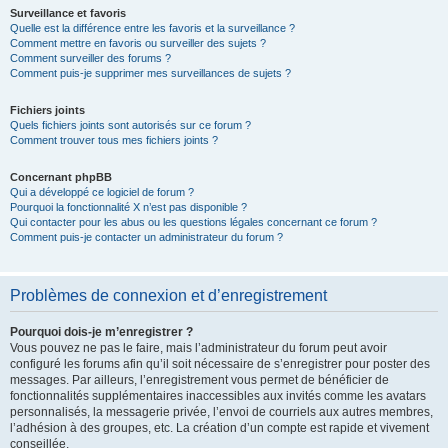
Surveillance et favoris
Quelle est la différence entre les favoris et la surveillance ?
Comment mettre en favoris ou surveiller des sujets ?
Comment surveiller des forums ?
Comment puis-je supprimer mes surveillances de sujets ?
Fichiers joints
Quels fichiers joints sont autorisés sur ce forum ?
Comment trouver tous mes fichiers joints ?
Concernant phpBB
Qui a développé ce logiciel de forum ?
Pourquoi la fonctionnalité X n’est pas disponible ?
Qui contacter pour les abus ou les questions légales concernant ce forum ?
Comment puis-je contacter un administrateur du forum ?
Problèmes de connexion et d’enregistrement
Pourquoi dois-je m’enregistrer ?
Vous pouvez ne pas le faire, mais l’administrateur du forum peut avoir
configuré les forums afin qu’il soit nécessaire de s’enregistrer pour poster des
messages. Par ailleurs, l’enregistrement vous permet de bénéficier de
fonctionnalités supplémentaires inaccessibles aux invités comme les avatars
personnalisés, la messagerie privée, l’envoi de courriels aux autres membres,
l’adhésion à des groupes, etc. La création d’un compte est rapide et vivement
conseillée.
----------
### TO DO:
Go through the entries above and print each one exactly, minus the pictures.

### EXPECTED OUTPUT:
Surveillance et favoris
Quelle est la différence entre les favoris et la surveillance ?
Comment mettre en favoris ou surveiller des sujets ?
Comment surveiller des forums ?
Comment puis-je supprimer mes surveillances de sujets ?
Fichiers joints
Quels fichiers joints sont autorisés sur ce forum ?
Comment trouver tous mes fichiers joints ?
Concernant phpBB
Qui a développé ce logiciel de forum ?
Pourquoi la fonctionnalité X n’est pas disponible ?
Qui contacter pour les abus ou les questions légales concernant ce forum ?
Comment puis-je contacter un administrateur du forum ?
Problèmes de connexion et d’enregistrement
Pourquoi dois-je m’enregistrer ?
Vous pouvez ne pas le faire, mais l’administrateur du forum peut avoir
configuré les forums afin qu’il soit nécessaire de s’enregistrer pour poster des
messages. Par ailleurs, l’enregistrement vous permet de bénéficier de
fonctionnalités supplémentaires inaccessibles aux invités comme les avatars
personnalisés, la messagerie privée, l’envoi de courriels aux autres membres,
l’adhésion à des groupes, etc. La création d’un compte est rapide et vivement
conseillée.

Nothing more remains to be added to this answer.